王子様はルームメート~イケメン彼氏とドキドキ寮生活~


「綾菜。本当にこの教科書か?」

 御影はこめかみに手をやって難しい顔をしている。

 綾菜はほっとした。

 数学の教科書を見て、嫌な気分になるのは自分だけではなさそうだ。

「難しいでしょう? こんなのを勉強しようとすると頭が痛くなっちゃうよね」

 綾菜にとっては数字の羅列にしかみえない。数式を解けといわれたら、お湯で溶かしてやろうかと思うくらいだ。

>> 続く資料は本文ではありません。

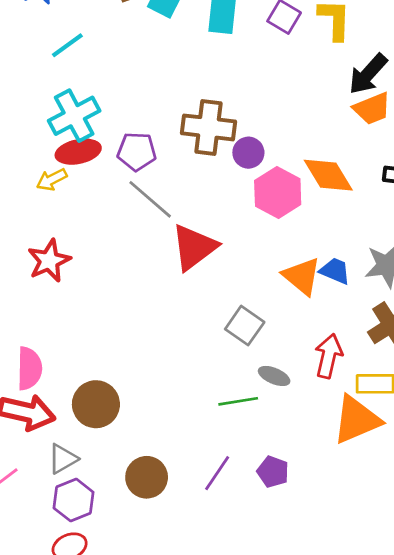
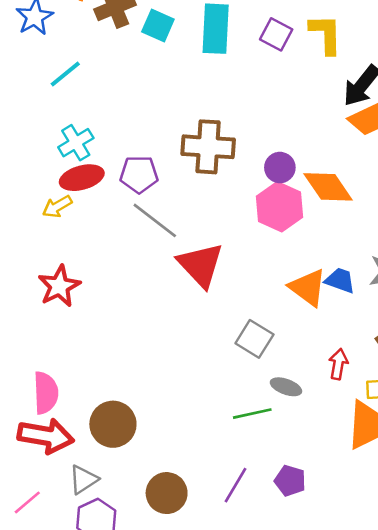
cyan cross: (74, 116) -> (76, 143), size x0.7
purple circle: (248, 153) -> (280, 168), moved
red triangle: (194, 247) -> (201, 265), turned -33
red arrow: (329, 356) -> (338, 364), size x0.7

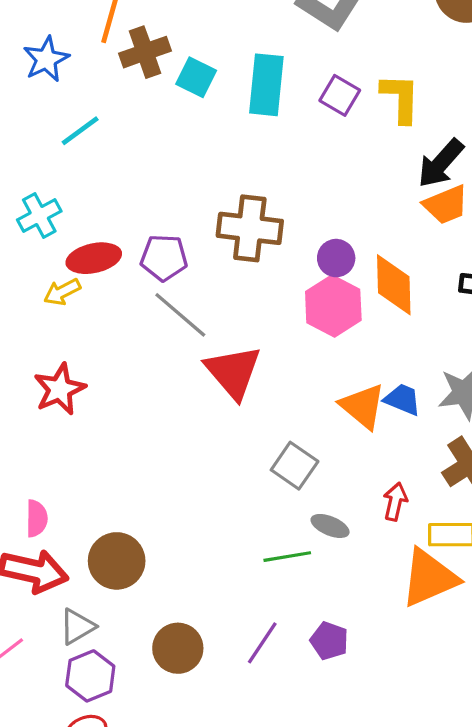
cyan cross: (76, 143) -> (39, 215), moved
orange diamond: (328, 187) -> (394, 285), turned 30
pink semicircle: (46, 393) -> (37, 518), size x0.7

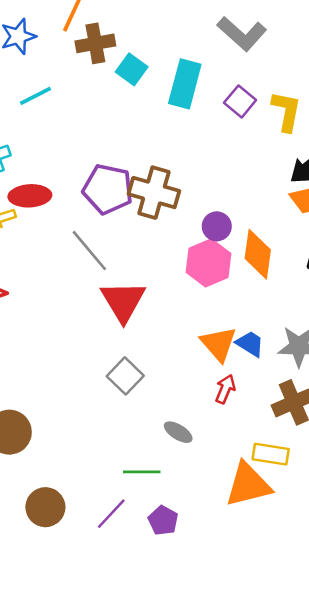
purple pentagon: (164, 258) -> (108, 189), moved, size x1.4
gray square: (295, 466) -> (125, 376), moved
red arrow: (395, 502) -> (225, 389), moved
green line: (287, 557) -> (142, 472), moved

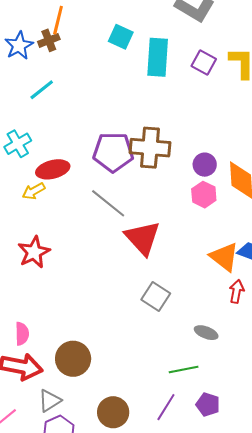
brown cross: (95, 43) -> (49, 40), moved, size x0.7
cyan square: (132, 69) -> (121, 37), moved
pink hexagon: (208, 263) -> (204, 195), size x0.7

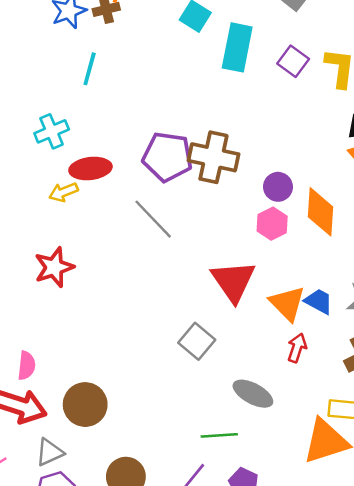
cyan line: (42, 90) -> (90, 69), turned -44
red triangle: (142, 238) -> (233, 281), moved
gray ellipse: (206, 333) -> (253, 394), size x1.4

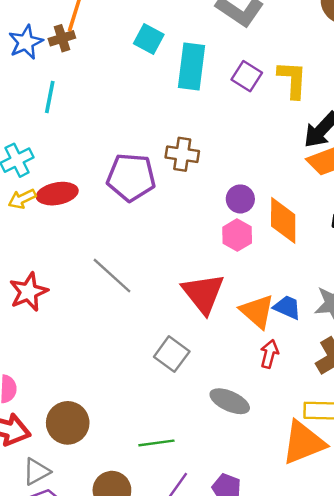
brown cross: (213, 157) -> (182, 154), moved, size x0.7
yellow arrow: (63, 192) -> (22, 199), moved
gray line: (153, 219) -> (112, 276), moved
green line: (219, 435) -> (156, 443), moved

「……普通科と被服科では教科書が違うのは知っていたが、これほどとは」

「琥珀?」

 教科書から目を離し、御影は綾菜を見つめた。

 なんだろう。この憐れむような目は。

「綾菜……。これ、簡単すぎるぞ。中学二年レベルだ」

「冗談ばっかり。琥珀はすぐに意地悪するんだから」

 冗談だと取りあわないでいると、御影は鞄の中からぽいっと本を投げてきた。

「数学の教科書だ。普通科のな」

「……暗号文がいっぱい」

 被服科の教科書が数字の羅列なら、これは象形文字レベル。

 問題文の意味を理解すること自体、綾菜には不可能。